We were inevitable: the two strongest wolves doing what was expected of the strongest wolves since Pack first left the Ironwood.
The thing I miss most of all is the utter lack of doubt that was his inheritance. John was descended from wolves who’d spent 350 years coddled by Homelands’ sanctuary. I am not. I have known doubt and I have known fear. The fear of making a decision, the fear of being wrong, the fear of others paying the price, the fear of being the last Alpha of the last pack of the last wolves.
Wait… Is that it? Sitting upright, I focus my attention on the gap between the High Pines and Westdæl and the sound coming up a distant road, like the whine of giant mosquitoes.
“What is it?”
I’ve forgotten the name of the machine.
“It’s, umm…” I rotate both fists forward in the air.
“ATVs?”
“Yes, ATVs. They like to drive them in the mud of the land up north. They come now and ride around at night, but they are very loud and they worry V…the Gray. The forever wolves.” My voice hitches. “I want them gone.”
He looks toward Westdæl, running his fingers through his hair. Strand by strand, he plucks away a stick, a seed, a leaf, a needle, a burr, until all the traces of the Grenemann are gone.
Don’t.
But I don’t stop him, because I know he was the one who tore the north lands apart, and all the sticks and stems and seeds and samaras in the world will not turn him into a fierce protector of the forest.
“Alpha,” he starts, pauses, then starts again. “That land was muddy before we cleared the trees, but afterward, it became almost impassable. We had to put in culverts and drains or we wouldn’t have been able to get in. I know where they are—the culverts—and if we took them out, used them to block the access roads, I would bet it’d become impassable again.”
Somewhere high in the icy ether, an invisible airplane leaves contrails across the starlit sky.
“You’re not going to escape.”
He shrugs. “What’s the point of escaping if I don’t have some place to escape to? I’ve crossed hundreds of borders working for August so I know it takes more than crossing borders to make a man free.”

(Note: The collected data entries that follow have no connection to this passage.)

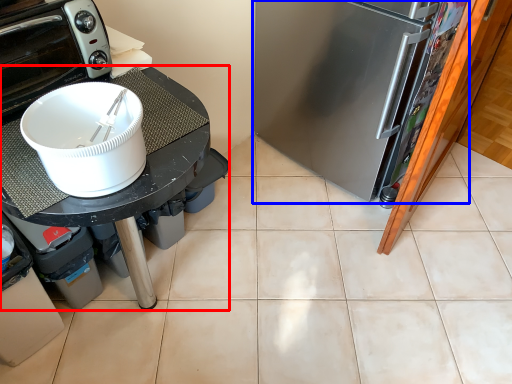 Question: Which object appears farthest to the camera in this image, table (highlighted by a red box) or refrigerator (highlighted by a blue box)?

Choices:
 (A) table
 (B) refrigerator

Answer: (B) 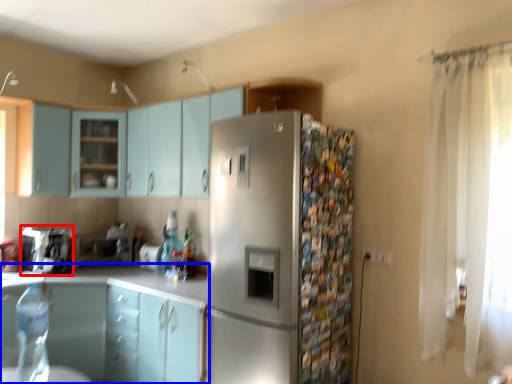 Question: Among these objects, which one is nearest to the camera, appliance (highlighted by a red box) or cabinetry (highlighted by a blue box)?

Choices:
 (A) appliance
 (B) cabinetry

Answer: (B) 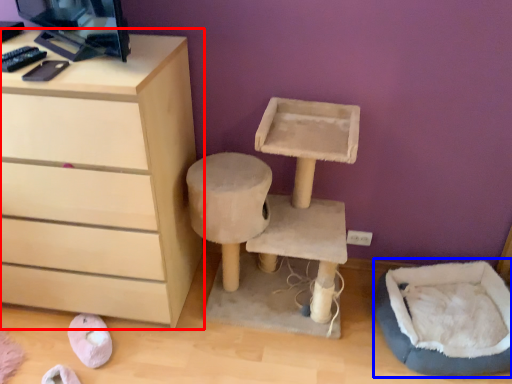 Question: Which point is further to the camera, chest of drawers (highlighted by a red box) or bean bag chair (highlighted by a blue box)?

Choices:
 (A) chest of drawers
 (B) bean bag chair

Answer: (B) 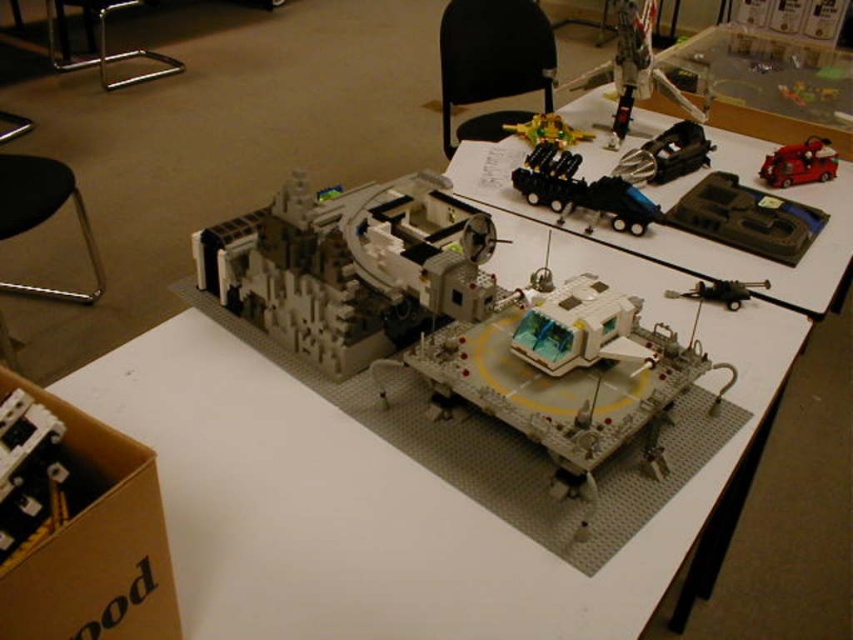 Question: Among these points, which one is farthest from the camera?

Choices:
 (A) (564, 314)
 (B) (548, 134)
 (C) (659, 138)

Answer: (B)

Question: Does white plastic spaceship at center have a larger size compared to shiny gold spaceship at upper center?

Choices:
 (A) no
 (B) yes

Answer: (B)

Question: Can you confirm if white plastic spaceship at center is smaller than shiny gold spaceship at upper center?

Choices:
 (A) yes
 (B) no

Answer: (B)

Question: Which of the following is the farthest from the observer?

Choices:
 (A) shiny red car at upper right
 (B) metallic silver gun at center

Answer: (A)

Question: Which object is positioned farthest from the white plastic spaceship at center?

Choices:
 (A) shiny gold spaceship at upper center
 (B) black metal stool at lower left

Answer: (B)

Question: Is white plastic spaceship at center thinner than shiny gold spaceship at upper center?

Choices:
 (A) no
 (B) yes

Answer: (A) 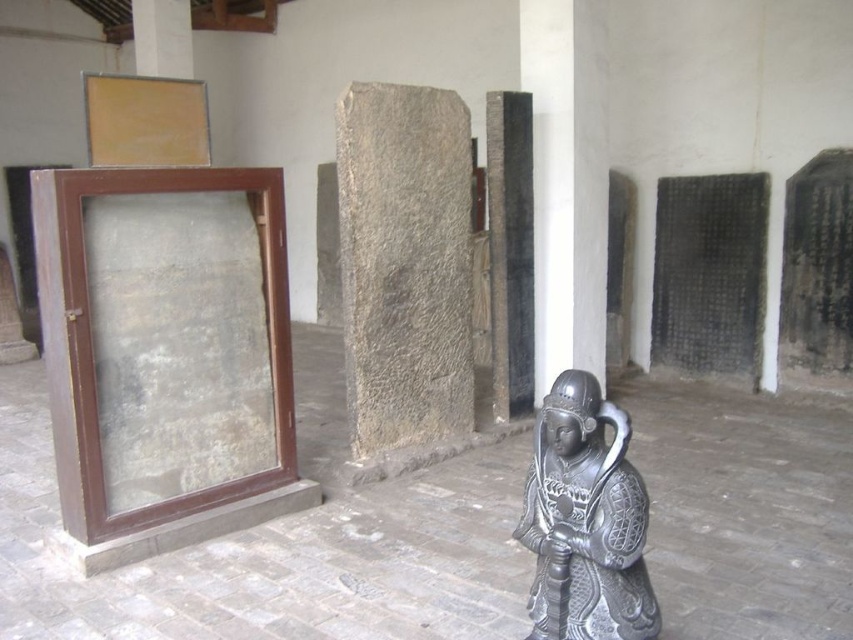 You are an architect visiting the exhibit and need to determine the spatial relationship between the gray stone pillar at center and the white stone pillar at upper left. Which pillar occupies more space in the image?

The gray stone pillar at center is bigger than the white stone pillar at upper left, so it occupies more space in the image.

You are an architect designing a new exhibit layout and need to place a 3D model of a dragon statue that requires a base at least 2 meters tall. Given the scene, which object between the black polished stone pillar at center and the white stone pillar at upper left would be suitable for placing the dragon statue model?

The black polished stone pillar at center has a greater height compared to the white stone pillar at upper left, so it would be suitable for placing the dragon statue model as it meets the minimum height requirement of 2 meters. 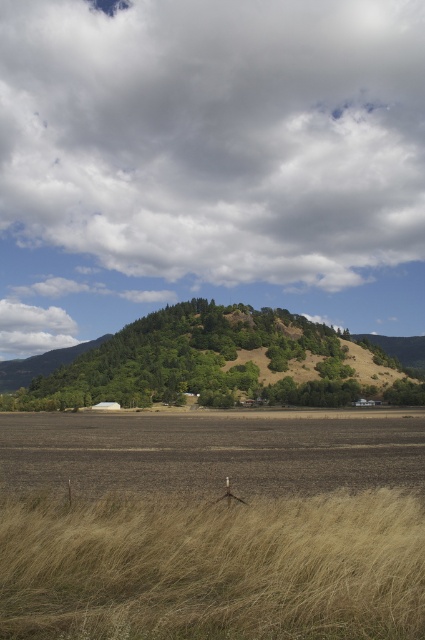 You are a farmer checking the field conditions. You notice the dry grass at lower left and the brown soil at center. Which area has a narrower width?

The dry grass at lower left has a narrower width than the brown soil at center.

You are a farmer planning to plant crops in the brown soil at center. You need to know if the cloudy sky at upper center will block sunlight for the crops. Can you determine this based on the scene?

The cloudy sky at upper center is bigger than the brown soil at center, so it may block more sunlight, potentially affecting crop growth. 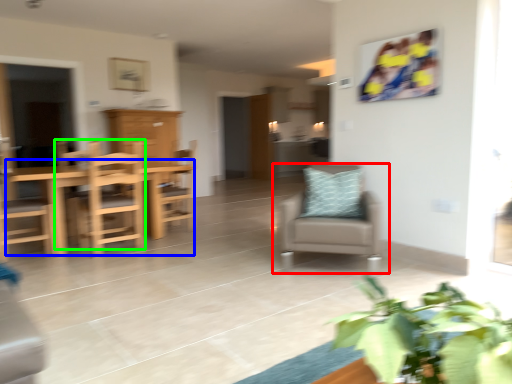 Question: Which is nearer to the chair (highlighted by a red box)? table (highlighted by a blue box) or chair (highlighted by a green box).

Choices:
 (A) table
 (B) chair

Answer: (B) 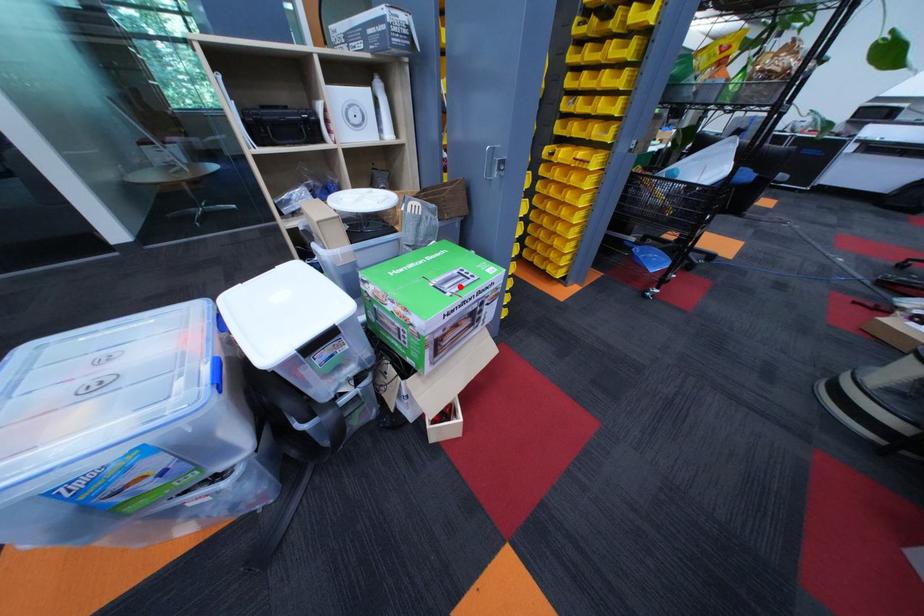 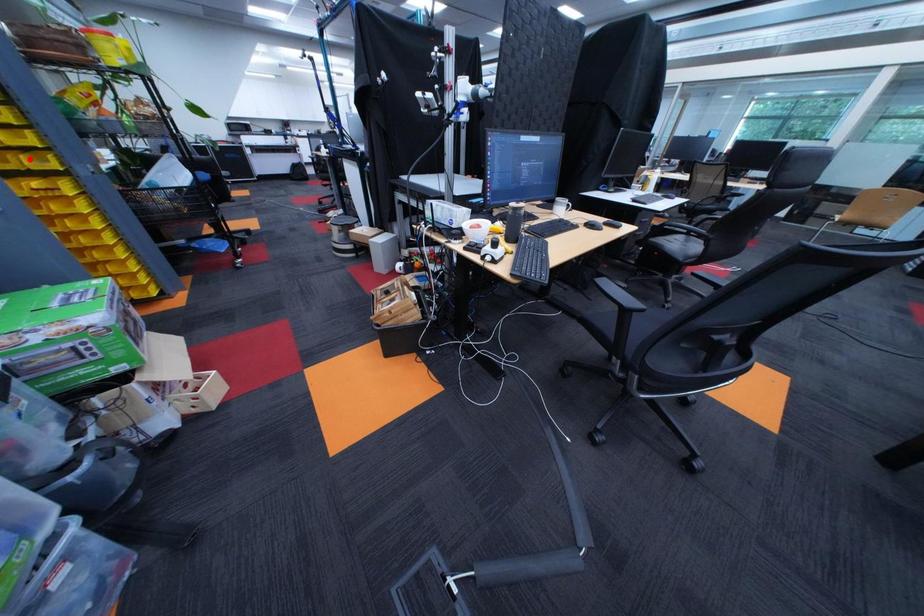 I am providing you with two images of the same scene from different viewpoints. A red point is marked on the first image and another point is marked on the second image. Does the point marked in image1 correspond to the same location as the one in image2?

No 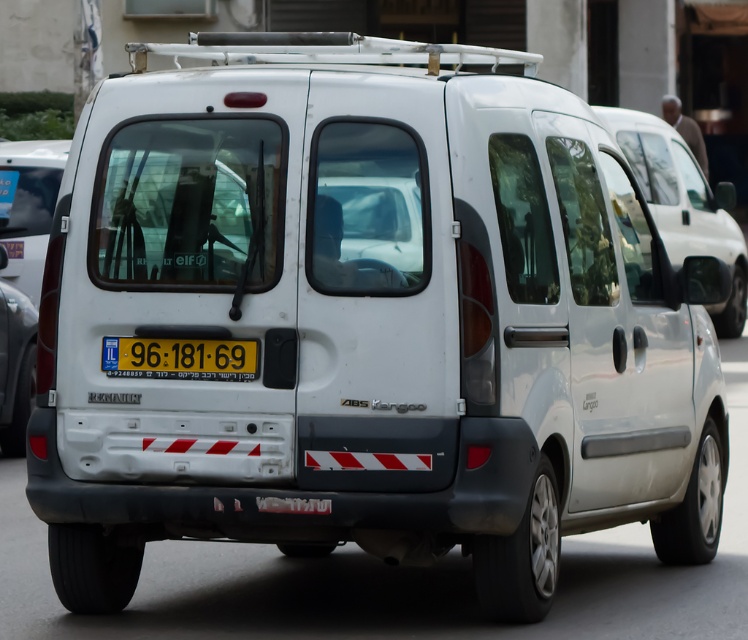 Question: Which of the following is the farthest from the observer?

Choices:
 (A) (690, 176)
 (B) (135, 340)

Answer: (A)

Question: Does white matte van at center have a larger size compared to yellow plastic license plate at center?

Choices:
 (A) no
 (B) yes

Answer: (B)

Question: Can you confirm if white matte van at center is positioned below yellow plastic license plate at center?

Choices:
 (A) yes
 (B) no

Answer: (B)

Question: Which point is closer to the camera taking this photo?

Choices:
 (A) (654, 116)
 (B) (230, 353)

Answer: (B)

Question: Does white matte van at center come in front of yellow plastic license plate at center?

Choices:
 (A) no
 (B) yes

Answer: (A)

Question: Which object appears farthest from the camera in this image?

Choices:
 (A) white matte van at center
 (B) yellow plastic license plate at center

Answer: (A) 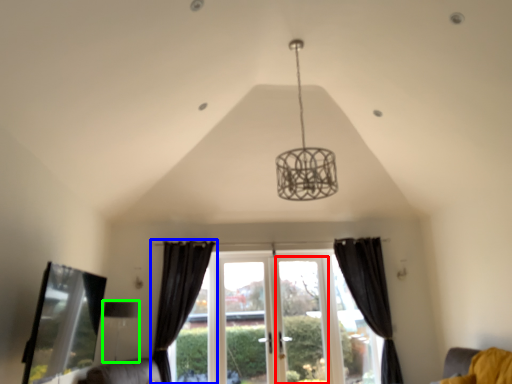 Question: Which object is the closest to the screen door (highlighted by a red box)? Choose among these: curtain (highlighted by a blue box) or lamp (highlighted by a green box).

Choices:
 (A) curtain
 (B) lamp

Answer: (A) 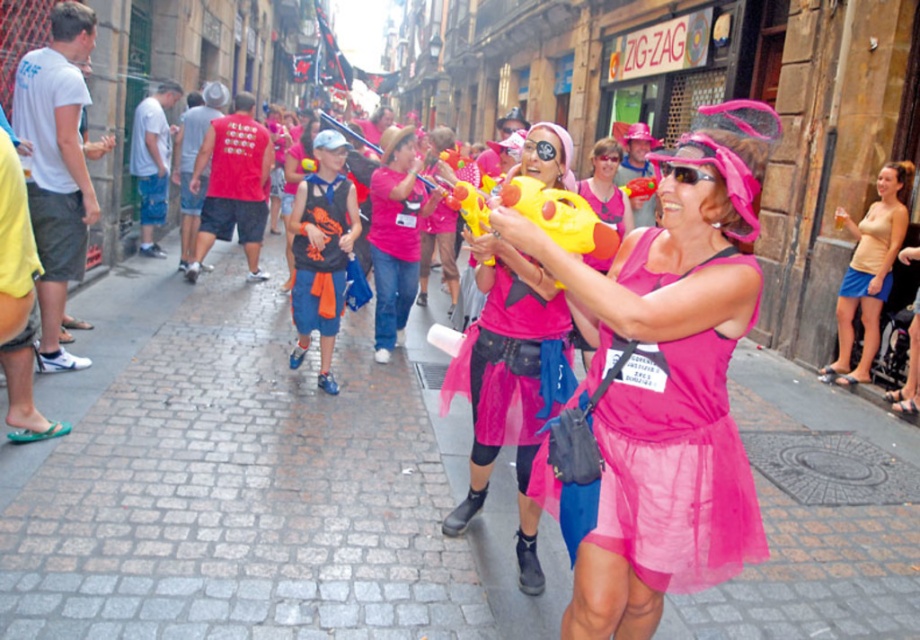 Who is higher up, matte pink tulle skirt at center or pink fabric toy gun at center?

pink fabric toy gun at center

Is point (510, 356) more distant than point (380, 179)?

That is False.

The width and height of the screenshot is (920, 640). In order to click on matte pink tulle skirt at center in this screenshot , I will do tap(509, 384).

Locate an element on the screen. The width and height of the screenshot is (920, 640). matte pink tulle skirt at center is located at coordinates (509, 384).

Who is more forward, [642,396] or [644,426]?

Point [644,426]

Which of these two, pink tulle dress at center or matte pink tulle dress at center, stands shorter?

matte pink tulle dress at center

Who is more forward, (677, 320) or (742, 532)?

Positioned in front is point (677, 320).

Locate an element on the screen. This screenshot has width=920, height=640. pink tulle dress at center is located at coordinates (661, 390).

What do you see at coordinates (661, 390) in the screenshot? The height and width of the screenshot is (640, 920). I see `pink tulle dress at center` at bounding box center [661, 390].

Which is behind, point (682, 310) or point (860, 246)?

Positioned behind is point (860, 246).

Find the location of a particular element. pink tulle dress at center is located at coordinates (661, 390). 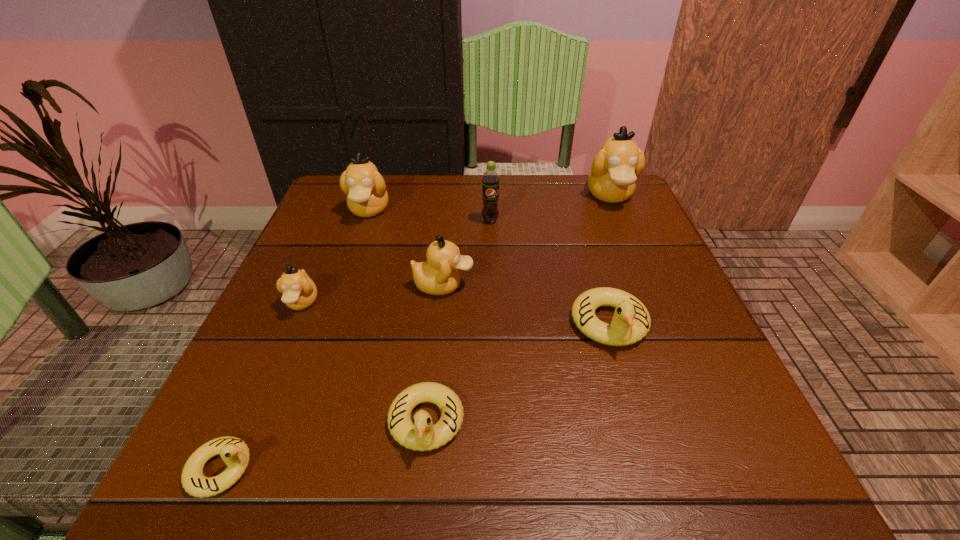 Select which object is the fourth closest to the second yellow duckling from left to right. Please provide its 2D coordinates. Your answer should be formatted as a tuple, i.e. [(x, y)], where the tuple contains the x and y coordinates of a point satisfying the conditions above.

[(299, 291)]

Locate which object ranks in proximity to the sixth object from left to right. Please provide its 2D coordinates. Your answer should be formatted as a tuple, i.e. [(x, y)], where the tuple contains the x and y coordinates of a point satisfying the conditions above.

[(439, 275)]

Select which duckling is the second closest to the smallest tan duckling. Please provide its 2D coordinates. Your answer should be formatted as a tuple, i.e. [(x, y)], where the tuple contains the x and y coordinates of a point satisfying the conditions above.

[(365, 188)]

Locate which duckling ranks sixth in proximity to the second shortest object. Please provide its 2D coordinates. Your answer should be formatted as a tuple, i.e. [(x, y)], where the tuple contains the x and y coordinates of a point satisfying the conditions above.

[(614, 171)]

The width and height of the screenshot is (960, 540). Identify the location of the second closest tan duckling to the shortest object. (439, 275).

Identify which tan duckling is the second closest to the smallest tan duckling. Please provide its 2D coordinates. Your answer should be formatted as a tuple, i.e. [(x, y)], where the tuple contains the x and y coordinates of a point satisfying the conditions above.

[(365, 188)]

Locate an element on the screen. This screenshot has height=540, width=960. the second closest yellow duckling relative to the third tan duckling from left to right is located at coordinates (420, 435).

Choose which yellow duckling is the nearest neighbor to the soda. Please provide its 2D coordinates. Your answer should be formatted as a tuple, i.e. [(x, y)], where the tuple contains the x and y coordinates of a point satisfying the conditions above.

[(631, 321)]

Where is `free spot that satisfies the following two spatial constraints: 1. on the face of the second tallest duckling; 2. on the face of the shortest duckling`? free spot that satisfies the following two spatial constraints: 1. on the face of the second tallest duckling; 2. on the face of the shortest duckling is located at coordinates (278, 469).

It’s hard for me to even imagine what it’s like crossing hundreds of borders. This is my place. Wolves don’t travel more than a day’s drive from pack territory, but it makes the Pack nervous if the Alpha is away too long, which means I’ve rarely been farther than Plattsburgh.
“Do you miss her?” he suddenly asks.
“Who?”
“Varya.”
“Of course not. She is still here.” I brush my hands against my jeans; Francesca and Lorin are probably waiting for me already. “And still as much a member of the Great North as she was when I could talk to her.”
Constantine pushes himself off the ground, his back scraping up against the tree. He holds out his hand to me, but I don’t need his help. Coiling the muscles in my thighs, I raise myself with no help from ground or tree or Shifter.
He stays with his hand extended when a light breeze rolls down from Westdæl, blowing his hair across his cheekbone. A scent that I would have caught easily if I’d been wild is hard to make out with this nose. It is faint and muddied by the fading carrion and steel and burned-over ash. Without thinking, I move closer and breathe in deeply and remember the winter we ate too many deer and the spring when the undergrowth grew unchecked and the dry summer when the hiker made a fire with cottonwood that sparked and snapped.
We didn’t tell him “Stop” because we couldn’t. We just ran for our lives, followed by everything that was fast enough and the cries of everything that wasn’t.
Eventually, the fire ended and the rains started, and not long after, tiny mounds of bright green sprouted tender and tentative on the puddled gray earth, the smell of water and green life and resilience and hope.
He doesn’t move as I breathe it in again and again until that sound like a giant mosquito whines louder and reverberates through the gap between the High Pines and Westdæl. Even Constantine hears it. I know because I feel his stubbled jaw brush against my cheek as he turns to listen.
“Let me help,” he whispers next to my ear. “If not for you, for Varya.”